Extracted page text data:

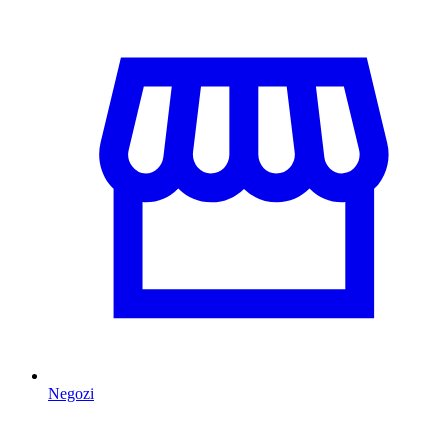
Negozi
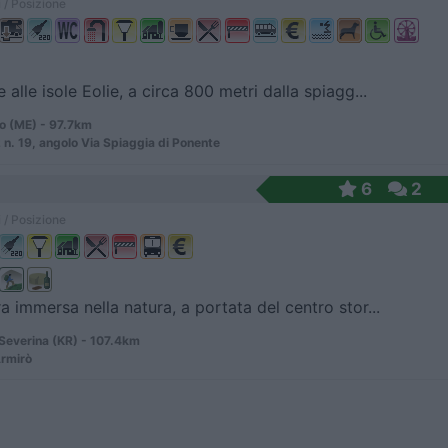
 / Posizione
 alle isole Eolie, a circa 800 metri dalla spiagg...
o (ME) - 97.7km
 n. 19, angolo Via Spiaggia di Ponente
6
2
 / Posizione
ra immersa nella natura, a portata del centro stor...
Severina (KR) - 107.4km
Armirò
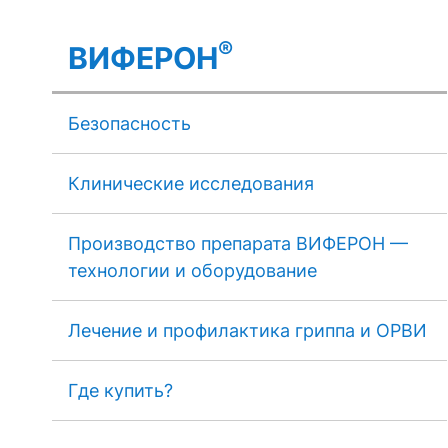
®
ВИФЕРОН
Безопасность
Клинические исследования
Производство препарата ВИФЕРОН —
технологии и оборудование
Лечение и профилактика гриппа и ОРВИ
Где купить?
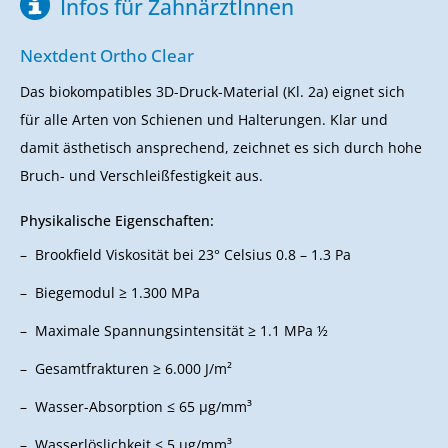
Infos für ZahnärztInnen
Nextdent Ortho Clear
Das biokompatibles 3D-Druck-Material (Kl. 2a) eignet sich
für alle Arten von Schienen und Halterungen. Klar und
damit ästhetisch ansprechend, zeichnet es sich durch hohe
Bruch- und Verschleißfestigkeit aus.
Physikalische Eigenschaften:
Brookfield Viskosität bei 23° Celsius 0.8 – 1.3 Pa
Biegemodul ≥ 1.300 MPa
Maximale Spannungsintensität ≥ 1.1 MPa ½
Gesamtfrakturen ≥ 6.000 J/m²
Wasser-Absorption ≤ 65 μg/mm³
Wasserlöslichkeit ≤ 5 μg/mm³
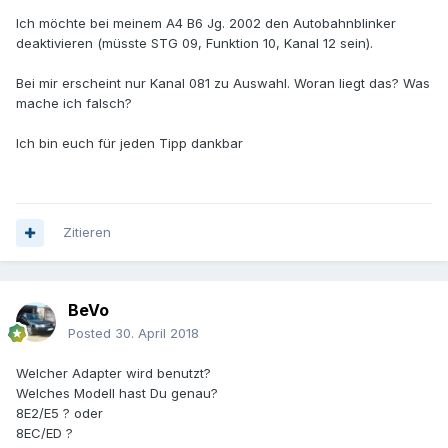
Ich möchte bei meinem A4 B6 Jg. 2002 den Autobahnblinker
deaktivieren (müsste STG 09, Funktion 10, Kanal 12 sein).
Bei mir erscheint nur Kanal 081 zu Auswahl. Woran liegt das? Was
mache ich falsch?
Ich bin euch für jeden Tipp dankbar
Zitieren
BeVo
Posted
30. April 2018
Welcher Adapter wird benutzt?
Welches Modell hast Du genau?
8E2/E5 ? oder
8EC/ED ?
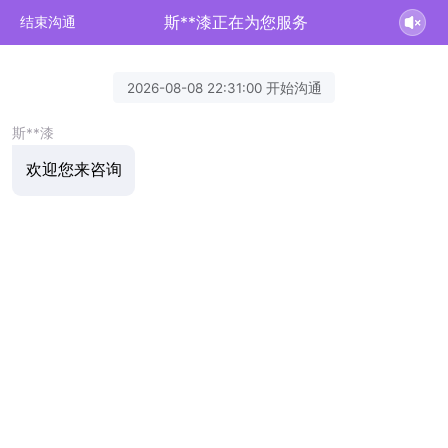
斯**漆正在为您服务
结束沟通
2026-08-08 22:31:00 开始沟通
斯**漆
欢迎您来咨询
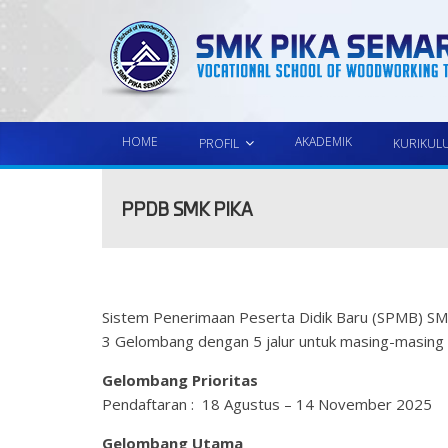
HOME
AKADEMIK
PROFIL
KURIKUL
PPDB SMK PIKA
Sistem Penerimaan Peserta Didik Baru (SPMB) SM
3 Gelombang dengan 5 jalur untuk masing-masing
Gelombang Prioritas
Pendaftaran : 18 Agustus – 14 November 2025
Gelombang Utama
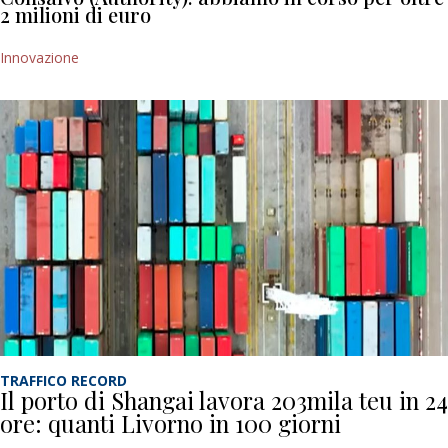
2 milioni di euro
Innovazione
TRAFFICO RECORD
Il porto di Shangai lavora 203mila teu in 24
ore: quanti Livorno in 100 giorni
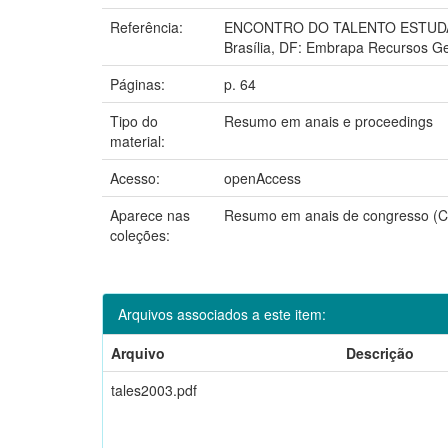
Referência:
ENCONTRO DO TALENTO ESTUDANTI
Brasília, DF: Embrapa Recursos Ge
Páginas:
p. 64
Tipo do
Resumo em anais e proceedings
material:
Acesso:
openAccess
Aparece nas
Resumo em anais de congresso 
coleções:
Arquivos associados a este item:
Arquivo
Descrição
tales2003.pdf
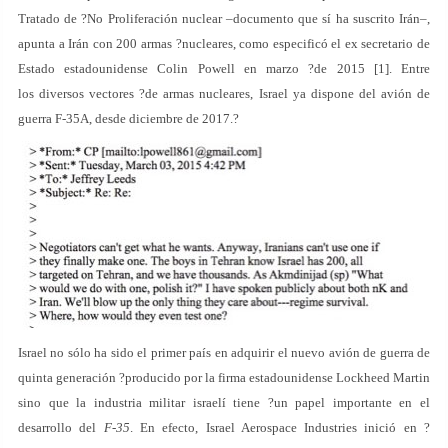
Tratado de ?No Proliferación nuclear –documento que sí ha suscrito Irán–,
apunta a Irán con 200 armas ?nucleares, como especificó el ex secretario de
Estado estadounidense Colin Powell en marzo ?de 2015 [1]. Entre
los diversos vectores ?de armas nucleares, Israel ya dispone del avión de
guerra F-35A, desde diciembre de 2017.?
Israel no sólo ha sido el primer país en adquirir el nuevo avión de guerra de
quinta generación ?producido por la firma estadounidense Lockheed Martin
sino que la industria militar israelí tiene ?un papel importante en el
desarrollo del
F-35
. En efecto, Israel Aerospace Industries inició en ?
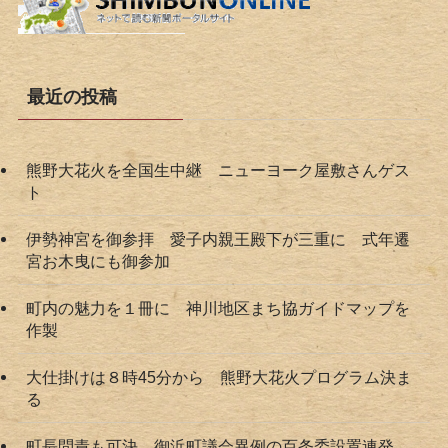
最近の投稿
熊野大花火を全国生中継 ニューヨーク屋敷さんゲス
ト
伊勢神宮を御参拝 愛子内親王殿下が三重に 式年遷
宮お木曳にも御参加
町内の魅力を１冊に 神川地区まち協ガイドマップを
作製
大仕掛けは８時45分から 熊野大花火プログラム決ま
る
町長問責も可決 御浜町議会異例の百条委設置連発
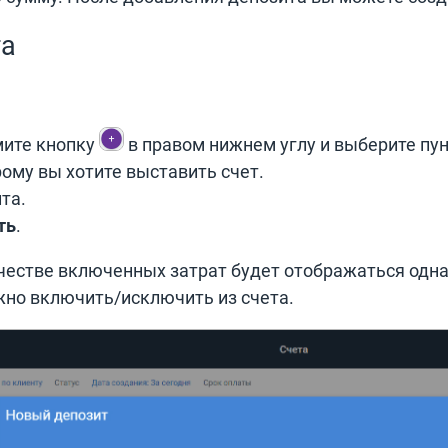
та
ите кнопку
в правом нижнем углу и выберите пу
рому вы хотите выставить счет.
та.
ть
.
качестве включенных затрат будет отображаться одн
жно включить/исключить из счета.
* * *
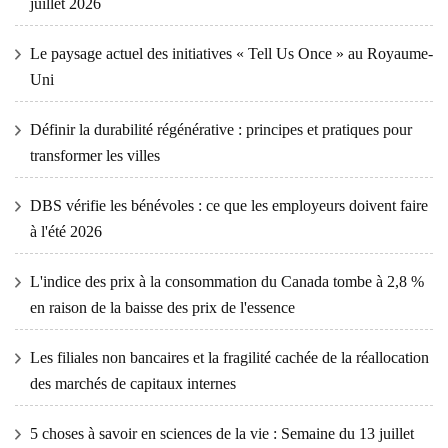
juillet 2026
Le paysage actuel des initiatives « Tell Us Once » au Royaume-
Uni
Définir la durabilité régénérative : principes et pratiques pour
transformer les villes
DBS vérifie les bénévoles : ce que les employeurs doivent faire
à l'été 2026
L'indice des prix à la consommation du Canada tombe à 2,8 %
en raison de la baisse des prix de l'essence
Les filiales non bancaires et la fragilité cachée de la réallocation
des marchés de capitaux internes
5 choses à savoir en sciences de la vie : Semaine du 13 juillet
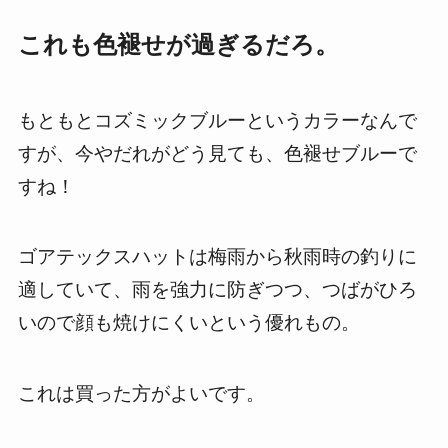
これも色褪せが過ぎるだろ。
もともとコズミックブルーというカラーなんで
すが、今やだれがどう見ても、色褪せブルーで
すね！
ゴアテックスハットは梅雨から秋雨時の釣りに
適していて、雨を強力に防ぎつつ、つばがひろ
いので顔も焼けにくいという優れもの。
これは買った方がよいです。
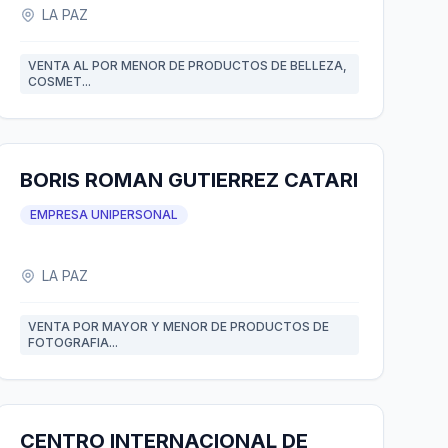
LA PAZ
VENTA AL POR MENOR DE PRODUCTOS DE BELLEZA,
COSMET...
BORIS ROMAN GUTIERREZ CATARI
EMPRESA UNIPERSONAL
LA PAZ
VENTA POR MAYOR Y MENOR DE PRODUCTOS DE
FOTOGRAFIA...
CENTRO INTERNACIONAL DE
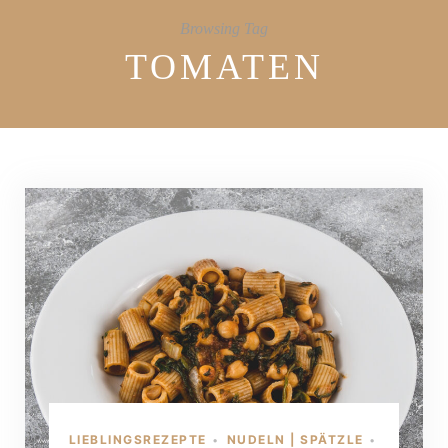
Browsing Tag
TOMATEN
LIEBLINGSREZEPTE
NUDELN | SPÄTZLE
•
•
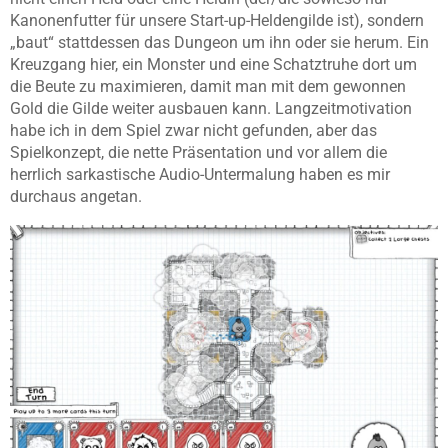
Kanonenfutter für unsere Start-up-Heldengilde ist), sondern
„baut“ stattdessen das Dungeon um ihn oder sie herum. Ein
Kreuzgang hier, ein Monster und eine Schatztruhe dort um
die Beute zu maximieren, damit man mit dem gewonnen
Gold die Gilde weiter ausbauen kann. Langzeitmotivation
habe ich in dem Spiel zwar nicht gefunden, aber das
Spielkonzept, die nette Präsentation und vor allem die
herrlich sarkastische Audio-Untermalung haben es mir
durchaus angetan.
==
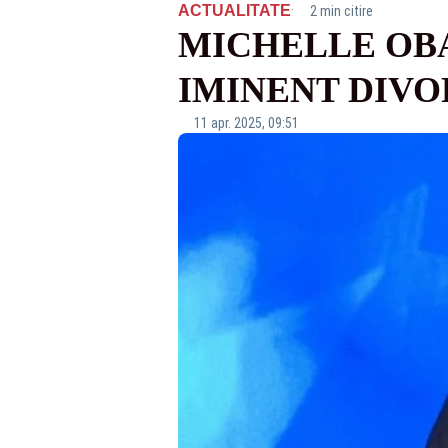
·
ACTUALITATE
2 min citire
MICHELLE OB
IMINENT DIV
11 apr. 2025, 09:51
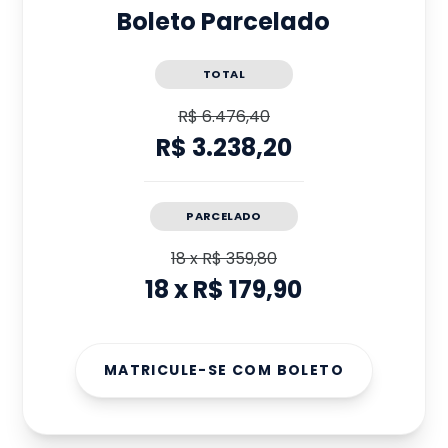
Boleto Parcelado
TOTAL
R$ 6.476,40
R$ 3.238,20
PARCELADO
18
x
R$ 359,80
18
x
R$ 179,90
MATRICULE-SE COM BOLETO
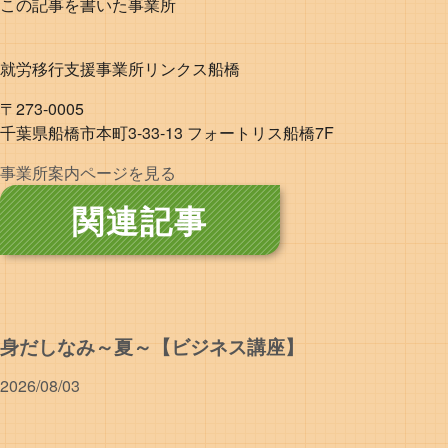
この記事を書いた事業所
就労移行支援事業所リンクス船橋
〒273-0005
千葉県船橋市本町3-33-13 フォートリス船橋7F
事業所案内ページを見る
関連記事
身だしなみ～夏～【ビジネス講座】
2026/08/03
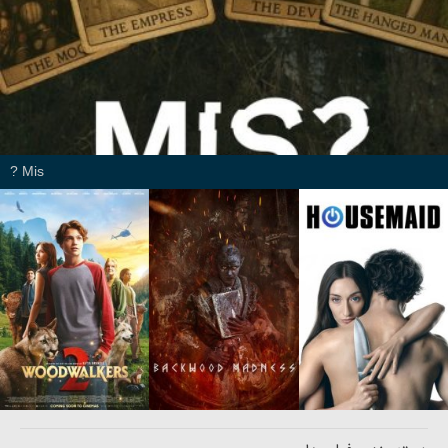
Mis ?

== TASK ==
Above are entries with pictures among them. Write out exactly the lines from the one containing "en raison de la baisse des prix de l'essence" through the one containing "habe ich in", ends included, and leave those pictures out.

== THE COMPLETED TASK ==
en raison de la baisse des prix de l'essence
Les filiales non bancaires et la fragilité cachée de la réallocation
des marchés de capitaux internes
5 choses à savoir en sciences de la vie : Semaine du 13 juillet
これも色褪せが過ぎるだろ。
もともとコズミックブルーというカラーなんで
すが、今やだれがどう見ても、色褪せブルーで
すね！
ゴアテックスハットは梅雨から秋雨時の釣りに
適していて、雨を強力に防ぎつつ、つばがひろ
いので顔も焼けにくいという優れもの。
これは買った方がよいです。
LA PAZ
VENTA AL POR MENOR DE PRODUCTOS DE BELLEZA,
COSMET...
BORIS ROMAN GUTIERREZ CATARI
EMPRESA UNIPERSONAL
LA PAZ
VENTA POR MAYOR Y MENOR DE PRODUCTOS DE
FOTOGRAFIA...
CENTRO INTERNACIONAL DE
Browsing Tag
TOMATEN
LIEBLINGSREZEPTE
NUDELN | SPÄTZLE
•
•
Kanonenfutter für unsere Start-up-Heldengilde ist), sondern
„baut“ stattdessen das Dungeon um ihn oder sie herum. Ein
Kreuzgang hier, ein Monster und eine Schatztruhe dort um
die Beute zu maximieren, damit man mit dem gewonnen
Gold die Gilde weiter ausbauen kann. Langzeitmotivation
habe ich in dem Spiel zwar nicht gefunden, aber das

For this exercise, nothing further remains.